[Stored items]
▼
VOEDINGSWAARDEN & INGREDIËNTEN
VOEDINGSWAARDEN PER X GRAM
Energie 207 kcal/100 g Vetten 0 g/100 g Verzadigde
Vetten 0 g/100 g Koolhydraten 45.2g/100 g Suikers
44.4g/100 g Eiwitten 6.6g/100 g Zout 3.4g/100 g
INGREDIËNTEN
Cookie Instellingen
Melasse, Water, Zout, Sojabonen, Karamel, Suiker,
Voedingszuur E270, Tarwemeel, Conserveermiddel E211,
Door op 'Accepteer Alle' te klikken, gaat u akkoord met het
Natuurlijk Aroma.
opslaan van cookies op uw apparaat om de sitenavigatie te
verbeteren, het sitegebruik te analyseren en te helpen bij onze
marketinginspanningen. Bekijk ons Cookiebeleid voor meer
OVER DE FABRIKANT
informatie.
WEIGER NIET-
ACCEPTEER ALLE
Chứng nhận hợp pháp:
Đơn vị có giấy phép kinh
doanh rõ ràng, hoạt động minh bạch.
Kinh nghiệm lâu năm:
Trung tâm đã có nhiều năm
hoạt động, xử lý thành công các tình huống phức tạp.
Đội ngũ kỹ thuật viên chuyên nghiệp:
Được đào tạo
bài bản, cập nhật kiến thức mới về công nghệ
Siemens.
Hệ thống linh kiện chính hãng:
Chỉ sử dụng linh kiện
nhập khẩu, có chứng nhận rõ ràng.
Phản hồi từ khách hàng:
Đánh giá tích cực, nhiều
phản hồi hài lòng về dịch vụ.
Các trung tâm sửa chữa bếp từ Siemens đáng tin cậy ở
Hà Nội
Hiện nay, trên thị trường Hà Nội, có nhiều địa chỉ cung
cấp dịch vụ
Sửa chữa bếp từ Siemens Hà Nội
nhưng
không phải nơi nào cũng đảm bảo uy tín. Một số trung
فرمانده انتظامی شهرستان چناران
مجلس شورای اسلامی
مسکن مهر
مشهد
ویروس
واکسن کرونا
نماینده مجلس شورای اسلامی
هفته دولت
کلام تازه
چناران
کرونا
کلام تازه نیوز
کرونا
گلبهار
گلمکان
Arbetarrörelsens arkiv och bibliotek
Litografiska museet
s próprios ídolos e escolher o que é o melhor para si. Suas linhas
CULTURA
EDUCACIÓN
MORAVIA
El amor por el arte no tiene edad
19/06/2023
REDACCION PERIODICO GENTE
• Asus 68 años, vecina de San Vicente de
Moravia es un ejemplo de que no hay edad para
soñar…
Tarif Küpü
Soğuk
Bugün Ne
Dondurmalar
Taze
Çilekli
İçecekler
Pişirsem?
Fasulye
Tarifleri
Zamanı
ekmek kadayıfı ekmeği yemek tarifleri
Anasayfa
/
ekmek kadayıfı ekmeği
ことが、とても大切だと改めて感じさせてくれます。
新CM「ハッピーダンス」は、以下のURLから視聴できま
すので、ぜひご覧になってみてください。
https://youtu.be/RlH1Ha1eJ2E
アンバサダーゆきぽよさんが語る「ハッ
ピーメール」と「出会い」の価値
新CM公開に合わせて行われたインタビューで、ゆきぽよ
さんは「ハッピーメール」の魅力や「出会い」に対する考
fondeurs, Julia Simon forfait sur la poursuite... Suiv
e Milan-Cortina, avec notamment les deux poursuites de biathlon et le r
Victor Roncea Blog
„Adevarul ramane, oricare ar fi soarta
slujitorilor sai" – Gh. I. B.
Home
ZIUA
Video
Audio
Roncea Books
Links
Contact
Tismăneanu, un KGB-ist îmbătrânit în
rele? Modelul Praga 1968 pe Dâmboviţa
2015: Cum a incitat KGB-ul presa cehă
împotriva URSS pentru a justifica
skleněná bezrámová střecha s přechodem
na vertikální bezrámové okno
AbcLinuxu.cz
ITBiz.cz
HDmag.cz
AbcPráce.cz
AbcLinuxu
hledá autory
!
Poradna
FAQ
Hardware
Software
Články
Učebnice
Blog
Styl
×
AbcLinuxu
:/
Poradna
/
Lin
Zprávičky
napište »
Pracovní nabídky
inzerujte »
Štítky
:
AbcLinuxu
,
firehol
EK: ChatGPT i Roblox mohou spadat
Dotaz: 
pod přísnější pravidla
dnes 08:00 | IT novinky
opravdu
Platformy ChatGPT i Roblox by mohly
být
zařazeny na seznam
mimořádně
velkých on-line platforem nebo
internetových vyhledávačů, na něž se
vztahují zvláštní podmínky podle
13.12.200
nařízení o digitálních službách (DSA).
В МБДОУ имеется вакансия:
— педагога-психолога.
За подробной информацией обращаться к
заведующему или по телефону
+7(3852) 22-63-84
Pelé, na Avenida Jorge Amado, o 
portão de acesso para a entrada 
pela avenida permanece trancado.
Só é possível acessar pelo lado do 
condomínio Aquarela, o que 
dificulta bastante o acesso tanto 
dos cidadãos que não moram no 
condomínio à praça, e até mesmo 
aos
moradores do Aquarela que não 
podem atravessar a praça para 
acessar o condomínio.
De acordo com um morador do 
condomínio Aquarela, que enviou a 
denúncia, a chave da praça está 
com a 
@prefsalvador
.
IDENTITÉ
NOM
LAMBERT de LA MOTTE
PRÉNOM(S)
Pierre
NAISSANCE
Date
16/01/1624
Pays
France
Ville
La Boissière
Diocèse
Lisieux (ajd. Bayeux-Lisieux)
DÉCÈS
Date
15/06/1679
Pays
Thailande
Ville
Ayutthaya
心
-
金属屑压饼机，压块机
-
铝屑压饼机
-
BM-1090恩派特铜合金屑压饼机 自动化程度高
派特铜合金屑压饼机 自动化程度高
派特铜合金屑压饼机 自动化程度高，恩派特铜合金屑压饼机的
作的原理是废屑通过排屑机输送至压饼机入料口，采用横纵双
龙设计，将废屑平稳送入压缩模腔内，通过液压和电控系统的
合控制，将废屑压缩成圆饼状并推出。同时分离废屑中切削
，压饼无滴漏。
▲
→ **TASK BRIEF**
The records shown above must be returned in full, exactly as written.

→ **RESULT FOR THIS TASK**
VOEDINGSWAARDEN & INGREDIËNTEN
VOEDINGSWAARDEN PER X GRAM
Energie 207 kcal/100 g Vetten 0 g/100 g Verzadigde
Vetten 0 g/100 g Koolhydraten 45.2g/100 g Suikers
44.4g/100 g Eiwitten 6.6g/100 g Zout 3.4g/100 g
INGREDIËNTEN
Cookie Instellingen
Melasse, Water, Zout, Sojabonen, Karamel, Suiker,
Voedingszuur E270, Tarwemeel, Conserveermiddel E211,
Door op 'Accepteer Alle' te klikken, gaat u akkoord met het
Natuurlijk Aroma.
opslaan van cookies op uw apparaat om de sitenavigatie te
verbeteren, het sitegebruik te analyseren en te helpen bij onze
marketinginspanningen. Bekijk ons Cookiebeleid voor meer
OVER DE FABRIKANT
informatie.
WEIGER NIET-
ACCEPTEER ALLE
Chứng nhận hợp pháp:
Đơn vị có giấy phép kinh
doanh rõ ràng, hoạt động minh bạch.
Kinh nghiệm lâu năm:
Trung tâm đã có nhiều năm
hoạt động, xử lý thành công các tình huống phức tạp.
Đội ngũ kỹ thuật viên chuyên nghiệp:
Được đào tạo
bài bản, cập nhật kiến thức mới về công nghệ
Siemens.
Hệ thống linh kiện chính hãng:
Chỉ sử dụng linh kiện
nhập khẩu, có chứng nhận rõ ràng.
Phản hồi từ khách hàng:
Đánh giá tích cực, nhiều
phản hồi hài lòng về dịch vụ.
Các trung tâm sửa chữa bếp từ Siemens đáng tin cậy ở
Hà Nội
Hiện nay, trên thị trường Hà Nội, có nhiều địa chỉ cung
cấp dịch vụ
Sửa chữa bếp từ Siemens Hà Nội
nhưng
không phải nơi nào cũng đảm bảo uy tín. Một số trung
فرمانده انتظامی شهرستان چناران
مجلس شورای اسلامی
مسکن مهر
مشهد
ویروس
واکسن کرونا
نماینده مجلس شورای اسلامی
هفته دولت
کلام تازه
چناران
کرونا
کلام تازه نیوز
کرونا
گلبهار
گلمکان
Arbetarrörelsens arkiv och bibliotek
Litografiska museet
s próprios ídolos e escolher o que é o melhor para si. Suas linhas
CULTURA
EDUCACIÓN
MORAVIA
El amor por el arte no tiene edad
19/06/2023
REDACCION PERIODICO GENTE
• Asus 68 años, vecina de San Vicente de
Moravia es un ejemplo de que no hay edad para
soñar…
Tarif Küpü
Soğuk
Bugün Ne
Dondurmalar
Taze
Çilekli
İçecekler
Pişirsem?
Fasulye
Tarifleri
Zamanı
ekmek kadayıfı ekmeği yemek tarifleri
Anasayfa
/
ekmek kadayıfı ekmeği
ことが、とても大切だと改めて感じさせてくれます。
新CM「ハッピーダンス」は、以下のURLから視聴できま
すので、ぜひご覧になってみてください。
https://youtu.be/RlH1Ha1eJ2E
アンバサダーゆきぽよさんが語る「ハッ
ピーメール」と「出会い」の価値
新CM公開に合わせて行われたインタビューで、ゆきぽよ
さんは「ハッピーメール」の魅力や「出会い」に対する考
fondeurs, Julia Simon forfait sur la poursuite... Suiv
e Milan-Cortina, avec notamment les deux poursuites de biathlon et le r
Victor Roncea Blog
„Adevarul ramane, oricare ar fi soarta
slujitorilor sai" – Gh. I. B.
Home
ZIUA
Video
Audio
Roncea Books
Links
Contact
Tismăneanu, un KGB-ist îmbătrânit în
rele? Modelul Praga 1968 pe Dâmboviţa
2015: Cum a incitat KGB-ul presa cehă
împotriva URSS pentru a justifica
skleněná bezrámová střecha s přechodem
na vertikální bezrámové okno
AbcLinuxu.cz
ITBiz.cz
HDmag.cz
AbcPráce.cz
AbcLinuxu
hledá autory
!
Poradna
FAQ
Hardware
Software
Články
Učebnice
Blog
Styl
×
AbcLinuxu
:/
Poradna
/
Lin
Zprávičky
napište »
Pracovní nabídky
inzerujte »
Štítky
:
AbcLinuxu
,
firehol
EK: ChatGPT i Roblox mohou spadat
Dotaz: 
pod přísnější pravidla
dnes 08:00 | IT novinky
opravdu
Platformy ChatGPT i Roblox by mohly
být
zařazeny na seznam
mimořádně
velkých on-line platforem nebo
internetových vyhledávačů, na něž se
vztahují zvláštní podmínky podle
13.12.200
nařízení o digitálních službách (DSA).
В МБДОУ имеется вакансия:
— педагога-психолога.
За подробной информацией обращаться к
заведующему или по телефону
+7(3852) 22-63-84
Pelé, na Avenida Jorge Amado, o 
portão de acesso para a entrada 
pela avenida permanece trancado.
Só é possível acessar pelo lado do 
condomínio Aquarela, o que 
dificulta bastante o acesso tanto 
dos cidadãos que não moram no 
condomínio à praça, e até mesmo 
aos
moradores do Aquarela que não 
podem atravessar a praça para 
acessar o condomínio.
De acordo com um morador do 
condomínio Aquarela, que enviou a 
denúncia, a chave da praça está 
com a 
@prefsalvador
.
IDENTITÉ
NOM
LAMBERT de LA MOTTE
PRÉNOM(S)
Pierre
NAISSANCE
Date
16/01/1624
Pays
France
Ville
La Boissière
Diocèse
Lisieux (ajd. Bayeux-Lisieux)
DÉCÈS
Date
15/06/1679
Pays
Thailande
Ville
Ayutthaya
心
-
金属屑压饼机，压块机
-
铝屑压饼机
-
BM-1090恩派特铜合金屑压饼机 自动化程度高
派特铜合金屑压饼机 自动化程度高
派特铜合金屑压饼机 自动化程度高，恩派特铜合金屑压饼机的
作的原理是废屑通过排屑机输送至压饼机入料口，采用横纵双
龙设计，将废屑平稳送入压缩模腔内，通过液压和电控系统的
合控制，将废屑压缩成圆饼状并推出。同时分离废屑中切削
，压饼无滴漏。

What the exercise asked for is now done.